▶ _ACTIVITY_
The required output is every line from the one containing "Mask anything matching" through the last line of the listing below, copied exactly, pictures excluded.

────────────────────

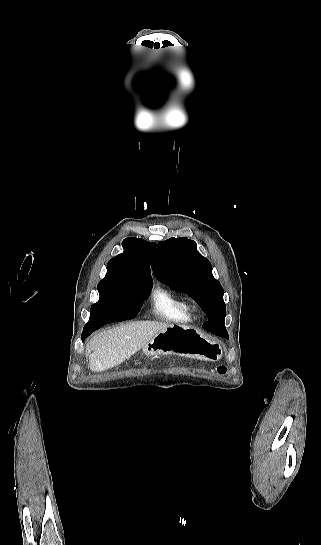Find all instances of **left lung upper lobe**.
I'll return each mask as SVG.
<instances>
[{"label": "left lung upper lobe", "mask_w": 321, "mask_h": 545, "mask_svg": "<svg viewBox=\"0 0 321 545\" xmlns=\"http://www.w3.org/2000/svg\"><path fill=\"white\" fill-rule=\"evenodd\" d=\"M188 238L160 241L152 264L156 278L170 288L192 297L201 309L225 316L224 291L212 275L210 262Z\"/></svg>", "instance_id": "1"}]
</instances>
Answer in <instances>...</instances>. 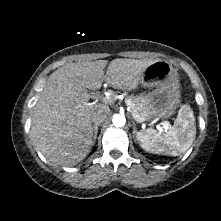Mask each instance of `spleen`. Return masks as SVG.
<instances>
[{
  "instance_id": "3e777b00",
  "label": "spleen",
  "mask_w": 221,
  "mask_h": 221,
  "mask_svg": "<svg viewBox=\"0 0 221 221\" xmlns=\"http://www.w3.org/2000/svg\"><path fill=\"white\" fill-rule=\"evenodd\" d=\"M196 136L193 111L183 105L176 118L174 126L162 134L149 128L137 133V140L141 147L151 153L178 156L186 152Z\"/></svg>"
}]
</instances>
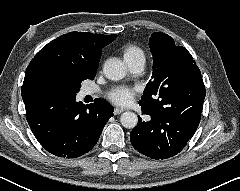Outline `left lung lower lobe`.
<instances>
[{"instance_id": "0a47b994", "label": "left lung lower lobe", "mask_w": 240, "mask_h": 191, "mask_svg": "<svg viewBox=\"0 0 240 191\" xmlns=\"http://www.w3.org/2000/svg\"><path fill=\"white\" fill-rule=\"evenodd\" d=\"M205 86L194 79L187 89L173 98L152 103L139 101L148 117L139 122L130 134L133 147L153 159H166L179 153L192 138L199 125Z\"/></svg>"}]
</instances>
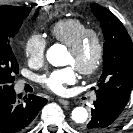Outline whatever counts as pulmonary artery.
Here are the masks:
<instances>
[{"label":"pulmonary artery","mask_w":133,"mask_h":133,"mask_svg":"<svg viewBox=\"0 0 133 133\" xmlns=\"http://www.w3.org/2000/svg\"><path fill=\"white\" fill-rule=\"evenodd\" d=\"M23 85H24L23 81L18 82L17 85H16V90L21 91L22 88H23Z\"/></svg>","instance_id":"e3ab8cb5"}]
</instances>
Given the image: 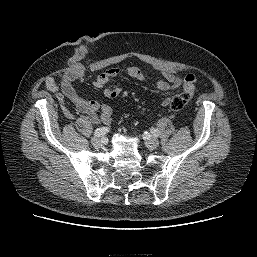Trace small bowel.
Wrapping results in <instances>:
<instances>
[{
    "label": "small bowel",
    "mask_w": 257,
    "mask_h": 257,
    "mask_svg": "<svg viewBox=\"0 0 257 257\" xmlns=\"http://www.w3.org/2000/svg\"><path fill=\"white\" fill-rule=\"evenodd\" d=\"M159 72L162 75V78L158 81L157 85L162 91H168L180 87L187 89L195 86L196 78L192 74H188L184 78H181L171 70L163 69ZM120 73L121 70L119 68H110L97 76L93 82V86L98 89L104 88L111 79L118 77ZM125 73L128 77L133 79L140 81L145 79L144 72L136 66L127 67L125 69ZM81 76L82 72L71 70L61 77L59 85L56 84L54 78H47L46 86L55 94L67 118H73V114L67 108L66 100L70 101L81 114L89 118L93 123H103L105 125L110 124L112 110L109 106L101 105L99 102L94 100H87L80 96L75 90L73 82ZM121 91L122 89L120 87H106L103 93L106 98L115 99L120 95ZM169 103V98H165L162 101L163 106H167Z\"/></svg>",
    "instance_id": "c3829d8e"
}]
</instances>
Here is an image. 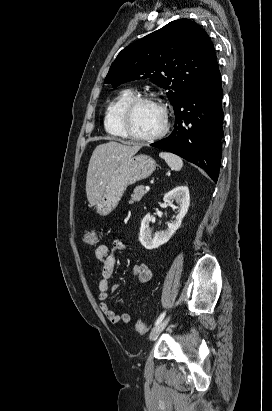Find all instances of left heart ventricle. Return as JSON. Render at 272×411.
<instances>
[{
    "instance_id": "b2bd125f",
    "label": "left heart ventricle",
    "mask_w": 272,
    "mask_h": 411,
    "mask_svg": "<svg viewBox=\"0 0 272 411\" xmlns=\"http://www.w3.org/2000/svg\"><path fill=\"white\" fill-rule=\"evenodd\" d=\"M163 124V116L160 108L153 103L138 104L131 115L130 127L140 136L155 134Z\"/></svg>"
}]
</instances>
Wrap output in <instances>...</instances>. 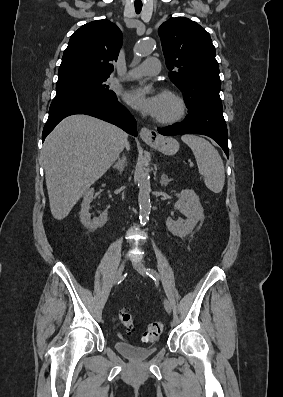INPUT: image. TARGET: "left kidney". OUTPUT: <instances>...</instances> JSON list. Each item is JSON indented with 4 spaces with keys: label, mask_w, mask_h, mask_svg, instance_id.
<instances>
[{
    "label": "left kidney",
    "mask_w": 283,
    "mask_h": 397,
    "mask_svg": "<svg viewBox=\"0 0 283 397\" xmlns=\"http://www.w3.org/2000/svg\"><path fill=\"white\" fill-rule=\"evenodd\" d=\"M175 209L181 211L186 216V220L174 221L171 217H168L166 226L173 235L180 238L192 233L198 221L204 219V210L193 190L185 189L181 191Z\"/></svg>",
    "instance_id": "1"
}]
</instances>
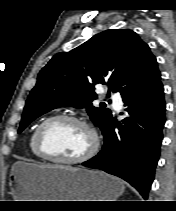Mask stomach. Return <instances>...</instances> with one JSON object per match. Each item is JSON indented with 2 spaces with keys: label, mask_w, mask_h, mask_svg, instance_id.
Returning <instances> with one entry per match:
<instances>
[{
  "label": "stomach",
  "mask_w": 176,
  "mask_h": 211,
  "mask_svg": "<svg viewBox=\"0 0 176 211\" xmlns=\"http://www.w3.org/2000/svg\"><path fill=\"white\" fill-rule=\"evenodd\" d=\"M16 201H116L123 182L101 171L16 162L9 181Z\"/></svg>",
  "instance_id": "1"
}]
</instances>
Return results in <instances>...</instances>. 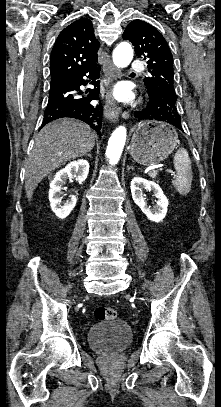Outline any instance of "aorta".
<instances>
[{
	"label": "aorta",
	"mask_w": 221,
	"mask_h": 407,
	"mask_svg": "<svg viewBox=\"0 0 221 407\" xmlns=\"http://www.w3.org/2000/svg\"><path fill=\"white\" fill-rule=\"evenodd\" d=\"M132 59L133 49L127 42H121L113 51V62L118 68L127 67ZM126 135V128L122 125L112 133L106 149V157L111 165L118 163L125 145Z\"/></svg>",
	"instance_id": "762f6f07"
}]
</instances>
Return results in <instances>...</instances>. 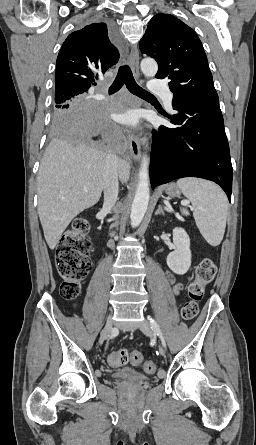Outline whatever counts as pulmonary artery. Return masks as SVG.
I'll return each mask as SVG.
<instances>
[{
    "label": "pulmonary artery",
    "instance_id": "obj_1",
    "mask_svg": "<svg viewBox=\"0 0 256 445\" xmlns=\"http://www.w3.org/2000/svg\"><path fill=\"white\" fill-rule=\"evenodd\" d=\"M149 89L153 92H161L164 95V102L165 105L171 109L172 108V94L171 92L166 88L165 84L157 78H153L151 80Z\"/></svg>",
    "mask_w": 256,
    "mask_h": 445
}]
</instances>
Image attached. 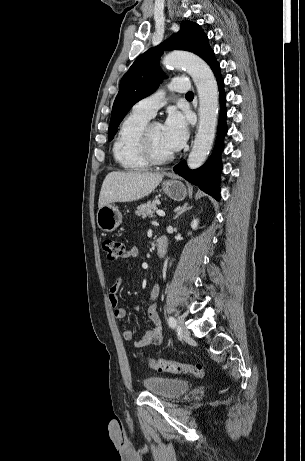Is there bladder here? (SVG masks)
<instances>
[{
    "label": "bladder",
    "instance_id": "1",
    "mask_svg": "<svg viewBox=\"0 0 305 461\" xmlns=\"http://www.w3.org/2000/svg\"><path fill=\"white\" fill-rule=\"evenodd\" d=\"M142 385L148 392L164 399L178 398L190 388V383L187 380L156 375L144 378Z\"/></svg>",
    "mask_w": 305,
    "mask_h": 461
}]
</instances>
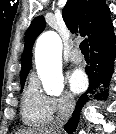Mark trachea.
<instances>
[{"instance_id": "1", "label": "trachea", "mask_w": 116, "mask_h": 134, "mask_svg": "<svg viewBox=\"0 0 116 134\" xmlns=\"http://www.w3.org/2000/svg\"><path fill=\"white\" fill-rule=\"evenodd\" d=\"M80 50H81L83 55H89V44H88L87 39H84L80 43Z\"/></svg>"}]
</instances>
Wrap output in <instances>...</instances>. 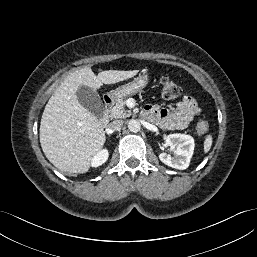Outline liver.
<instances>
[{"label": "liver", "instance_id": "6515ba94", "mask_svg": "<svg viewBox=\"0 0 257 257\" xmlns=\"http://www.w3.org/2000/svg\"><path fill=\"white\" fill-rule=\"evenodd\" d=\"M138 70H106L96 76L90 67L71 73L54 91L40 123V143L46 158L60 171L85 173L105 140L104 126L77 100L80 86L95 91L103 84L132 78Z\"/></svg>", "mask_w": 257, "mask_h": 257}]
</instances>
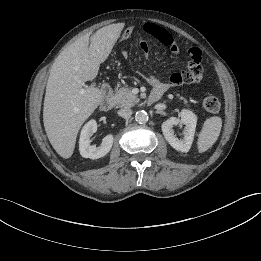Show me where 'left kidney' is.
<instances>
[{"label": "left kidney", "mask_w": 261, "mask_h": 261, "mask_svg": "<svg viewBox=\"0 0 261 261\" xmlns=\"http://www.w3.org/2000/svg\"><path fill=\"white\" fill-rule=\"evenodd\" d=\"M178 124L185 125L184 137L182 139H178L173 130V127ZM196 124V115L190 110L183 109L181 118L170 117L162 123L161 128L165 139L175 150L188 152L194 139Z\"/></svg>", "instance_id": "5707ae66"}]
</instances>
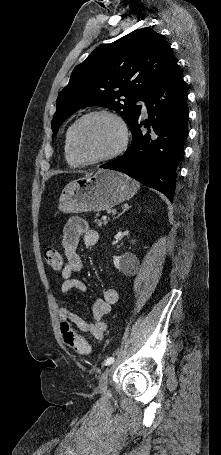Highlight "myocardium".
Masks as SVG:
<instances>
[{
  "label": "myocardium",
  "instance_id": "f54148a6",
  "mask_svg": "<svg viewBox=\"0 0 221 455\" xmlns=\"http://www.w3.org/2000/svg\"><path fill=\"white\" fill-rule=\"evenodd\" d=\"M93 117H107L112 119L118 126L120 132V142L115 149L111 152L97 157V158H86L84 157L77 147V131L79 126L86 120L93 118ZM129 142V130L128 126L121 115L118 113L108 110V109H98L91 112H88L78 118L71 127L70 132V146L73 154L76 156L78 160H80L83 164H97L109 161L118 155H120L127 147Z\"/></svg>",
  "mask_w": 221,
  "mask_h": 455
}]
</instances>
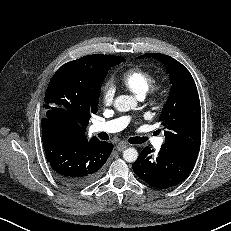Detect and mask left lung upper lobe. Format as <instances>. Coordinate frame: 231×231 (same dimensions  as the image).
I'll list each match as a JSON object with an SVG mask.
<instances>
[{
    "instance_id": "5c2ea615",
    "label": "left lung upper lobe",
    "mask_w": 231,
    "mask_h": 231,
    "mask_svg": "<svg viewBox=\"0 0 231 231\" xmlns=\"http://www.w3.org/2000/svg\"><path fill=\"white\" fill-rule=\"evenodd\" d=\"M151 57L165 65L172 84L169 99L159 121L164 126L165 143L170 152L197 157L201 144V109L195 82L189 71L172 57L146 53L138 59Z\"/></svg>"
}]
</instances>
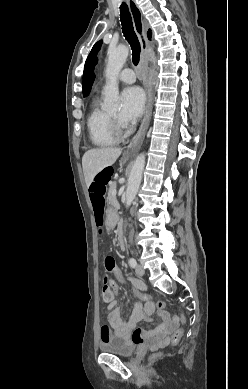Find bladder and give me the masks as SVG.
Returning <instances> with one entry per match:
<instances>
[{
    "label": "bladder",
    "instance_id": "1",
    "mask_svg": "<svg viewBox=\"0 0 248 389\" xmlns=\"http://www.w3.org/2000/svg\"><path fill=\"white\" fill-rule=\"evenodd\" d=\"M103 354H112L121 357H131L136 352V347L129 344L127 340L116 335L110 336L99 346Z\"/></svg>",
    "mask_w": 248,
    "mask_h": 389
}]
</instances>
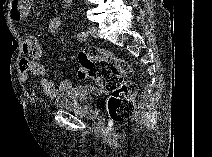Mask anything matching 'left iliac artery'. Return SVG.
Instances as JSON below:
<instances>
[{"instance_id":"44dca946","label":"left iliac artery","mask_w":212,"mask_h":157,"mask_svg":"<svg viewBox=\"0 0 212 157\" xmlns=\"http://www.w3.org/2000/svg\"><path fill=\"white\" fill-rule=\"evenodd\" d=\"M87 36H88V33L85 31H82V32L78 33L77 38L79 41H85Z\"/></svg>"}]
</instances>
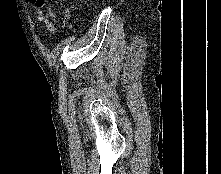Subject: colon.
Masks as SVG:
<instances>
[{"label": "colon", "instance_id": "obj_1", "mask_svg": "<svg viewBox=\"0 0 221 174\" xmlns=\"http://www.w3.org/2000/svg\"><path fill=\"white\" fill-rule=\"evenodd\" d=\"M41 4H44L47 0H39Z\"/></svg>", "mask_w": 221, "mask_h": 174}]
</instances>
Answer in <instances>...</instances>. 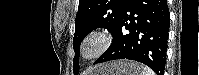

────────────────────

▶ _EXERCISE ANSWER_
Mask anything matching 'left iliac artery'. Return SVG.
Instances as JSON below:
<instances>
[{"instance_id":"44dca946","label":"left iliac artery","mask_w":212,"mask_h":157,"mask_svg":"<svg viewBox=\"0 0 212 157\" xmlns=\"http://www.w3.org/2000/svg\"><path fill=\"white\" fill-rule=\"evenodd\" d=\"M87 36H88V33L85 31H82V32L78 33L77 38L79 41H85Z\"/></svg>"}]
</instances>
Subject: colon.
Masks as SVG:
<instances>
[{"label": "colon", "instance_id": "obj_1", "mask_svg": "<svg viewBox=\"0 0 221 174\" xmlns=\"http://www.w3.org/2000/svg\"><path fill=\"white\" fill-rule=\"evenodd\" d=\"M41 4H44L47 0H39Z\"/></svg>", "mask_w": 221, "mask_h": 174}]
</instances>
Answer in <instances>...</instances>. 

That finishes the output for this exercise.